* [ABOUT THIS TASK]: Please reproduce the entries exactly, skipping each picture.

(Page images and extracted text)
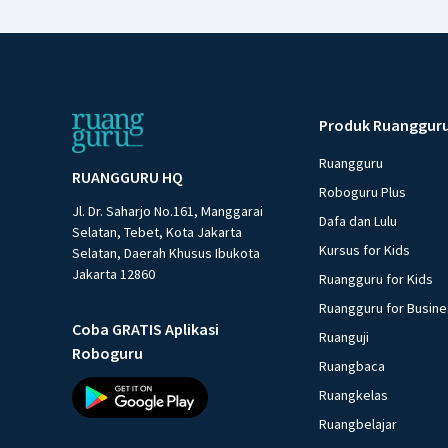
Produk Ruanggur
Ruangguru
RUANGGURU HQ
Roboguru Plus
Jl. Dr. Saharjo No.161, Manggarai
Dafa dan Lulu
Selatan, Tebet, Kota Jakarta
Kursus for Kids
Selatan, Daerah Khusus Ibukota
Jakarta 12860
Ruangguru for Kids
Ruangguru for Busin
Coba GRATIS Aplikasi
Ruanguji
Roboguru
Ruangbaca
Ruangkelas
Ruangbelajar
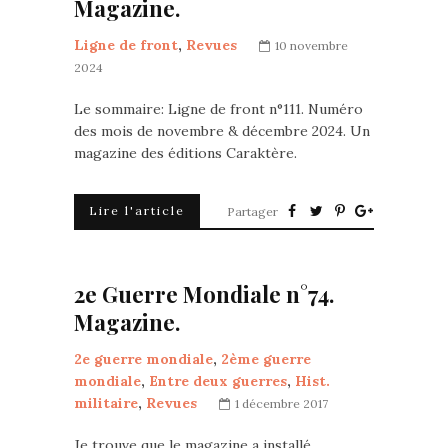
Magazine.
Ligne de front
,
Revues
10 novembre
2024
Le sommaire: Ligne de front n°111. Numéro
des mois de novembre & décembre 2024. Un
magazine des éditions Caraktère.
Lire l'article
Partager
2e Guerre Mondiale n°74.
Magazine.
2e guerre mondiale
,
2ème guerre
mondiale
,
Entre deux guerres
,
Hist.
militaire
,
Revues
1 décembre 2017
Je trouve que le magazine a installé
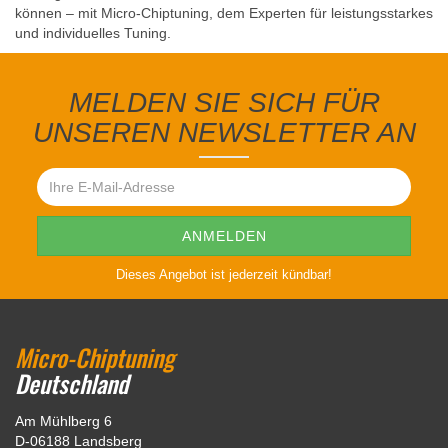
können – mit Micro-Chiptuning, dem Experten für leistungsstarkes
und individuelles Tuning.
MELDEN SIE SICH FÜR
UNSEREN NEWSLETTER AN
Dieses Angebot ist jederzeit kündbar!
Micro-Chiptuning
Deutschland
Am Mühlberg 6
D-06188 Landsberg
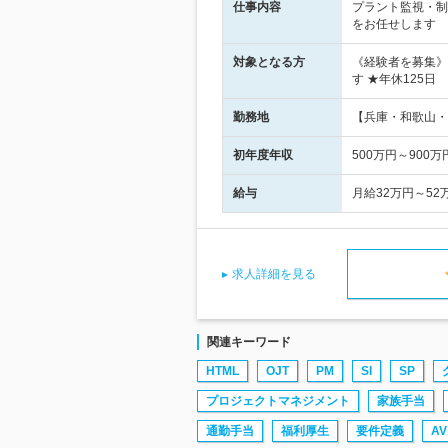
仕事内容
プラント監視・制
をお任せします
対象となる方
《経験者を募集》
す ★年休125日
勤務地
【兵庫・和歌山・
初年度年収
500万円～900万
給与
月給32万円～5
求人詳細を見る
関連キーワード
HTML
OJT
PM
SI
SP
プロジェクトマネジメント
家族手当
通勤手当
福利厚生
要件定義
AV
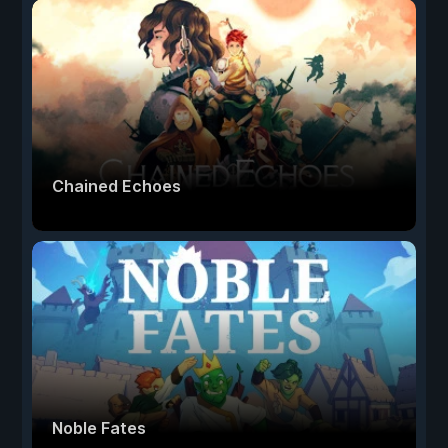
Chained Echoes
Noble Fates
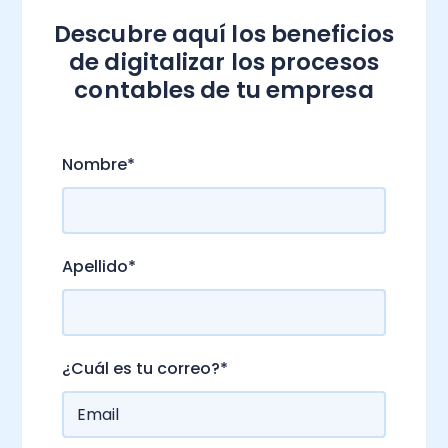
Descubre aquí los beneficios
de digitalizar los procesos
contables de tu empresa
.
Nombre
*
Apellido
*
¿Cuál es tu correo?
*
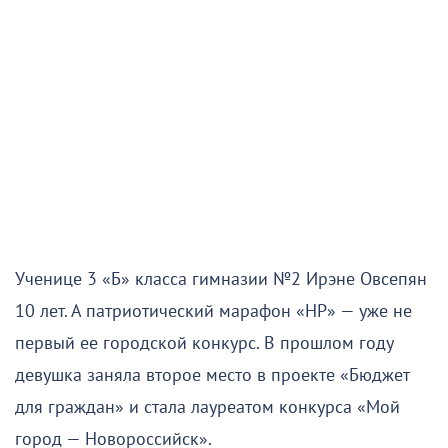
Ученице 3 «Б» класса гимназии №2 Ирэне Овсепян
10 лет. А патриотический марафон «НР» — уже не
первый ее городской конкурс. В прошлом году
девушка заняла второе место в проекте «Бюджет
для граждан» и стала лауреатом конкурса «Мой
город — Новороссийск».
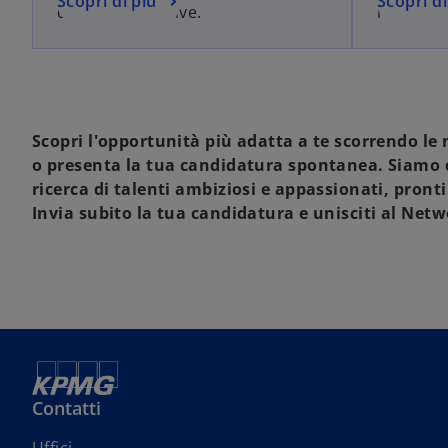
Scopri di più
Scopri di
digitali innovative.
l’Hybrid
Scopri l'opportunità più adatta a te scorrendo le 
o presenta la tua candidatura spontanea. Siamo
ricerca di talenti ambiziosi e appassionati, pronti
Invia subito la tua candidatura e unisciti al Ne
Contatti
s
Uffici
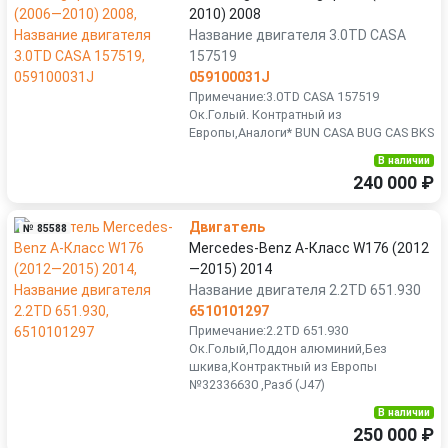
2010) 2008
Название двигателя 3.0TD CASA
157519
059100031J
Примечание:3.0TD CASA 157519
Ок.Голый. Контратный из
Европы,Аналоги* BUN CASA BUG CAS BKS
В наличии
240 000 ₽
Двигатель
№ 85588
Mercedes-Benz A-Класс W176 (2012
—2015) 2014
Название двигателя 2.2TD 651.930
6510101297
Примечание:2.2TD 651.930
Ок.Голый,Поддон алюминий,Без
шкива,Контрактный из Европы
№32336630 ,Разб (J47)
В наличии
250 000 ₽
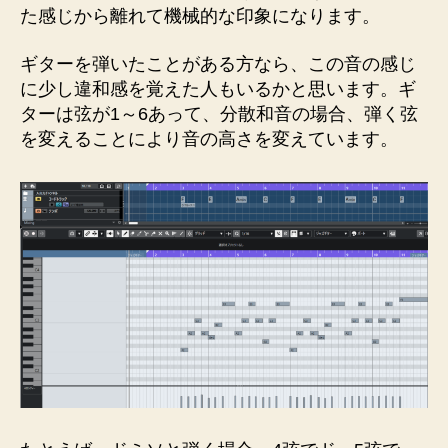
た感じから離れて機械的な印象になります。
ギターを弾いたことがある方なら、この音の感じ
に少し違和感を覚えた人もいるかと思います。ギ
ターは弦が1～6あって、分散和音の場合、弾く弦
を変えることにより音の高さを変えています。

* [EXERCISE SOLUTION]:
Produk Ruanggur
Ruangguru
RUANGGURU HQ
Roboguru Plus
Jl. Dr. Saharjo No.161, Manggarai
Dafa dan Lulu
Selatan, Tebet, Kota Jakarta
Kursus for Kids
Selatan, Daerah Khusus Ibukota
Jakarta 12860
Ruangguru for Kids
Ruangguru for Busin
Coba GRATIS Aplikasi
Ruanguji
Roboguru
Ruangbaca
Ruangkelas
Ruangbelajar
Magazine.
Ligne de front
,
Revues
10 novembre
2024
Le sommaire: Ligne de front n°111. Numéro
des mois de novembre & décembre 2024. Un
magazine des éditions Caraktère.
Lire l'article
Partager
2e Guerre Mondiale n°74.
Magazine.
2e guerre mondiale
,
2ème guerre
mondiale
,
Entre deux guerres
,
Hist.
militaire
,
Revues
1 décembre 2017
Je trouve que le magazine a installé
können – mit Micro-Chiptuning, dem Experten für leistungsstarkes
und individuelles Tuning.
MELDEN SIE SICH FÜR
UNSEREN NEWSLETTER AN
Dieses Angebot ist jederzeit kündbar!
Micro-Chiptuning
Deutschland
Am Mühlberg 6
D-06188 Landsberg
仕事内容
プラント監視・制
をお任せします
対象となる方
《経験者を募集》
す ★年休125日
勤務地
【兵庫・和歌山・
初年度年収
500万円～900万
給与
月給32万円～5
求人詳細を見る
関連キーワード
HTML
OJT
PM
SI
SP
プロジェクトマネジメント
家族手当
通勤手当
福利厚生
要件定義
AV
Chained Echoes
Noble Fates
Descubre aquí los beneficios
de digitalizar los procesos
contables de tu empresa
.
Nombre
*
Apellido
*
¿Cuál es tu correo?
*
Ученице 3 «Б» класса гимназии №2 Ирэне Овсепян
10 лет. А патриотический марафон «НР» — уже не
первый ее городской конкурс. В прошлом году
девушка заняла второе место в проекте «Бюджет
для граждан» и стала лауреатом конкурса «Мой
город — Новороссийск».
Scopri di più
Scopri di
digitali innovative.
l’Hybrid
Scopri l'opportunità più adatta a te scorrendo le 
o presenta la tua candidatura spontanea. Siamo
ricerca di talenti ambiziosi e appassionati, pronti
Invia subito la tua candidatura e unisciti al Ne
Contatti
s
Uffici
2010) 2008
Название двигателя 3.0TD CASA
157519
059100031J
Примечание:3.0TD CASA 157519
Ок.Голый. Контратный из
Европы,Аналоги* BUN CASA BUG CAS BKS
В наличии
240 000 ₽
Двигатель
№ 85588
Mercedes-Benz A-Класс W176 (2012
—2015) 2014
Название двигателя 2.2TD 651.930
6510101297
Примечание:2.2TD 651.930
Ок.Голый,Поддон алюминий,Без
шкива,Контрактный из Европы
№32336630 ,Разб (J47)
В наличии
250 000 ₽
た感じから離れて機械的な印象になります。
ギターを弾いたことがある方なら、この音の感じ
に少し違和感を覚えた人もいるかと思います。ギ
ターは弦が1～6あって、分散和音の場合、弾く弦
を変えることにより音の高さを変えています。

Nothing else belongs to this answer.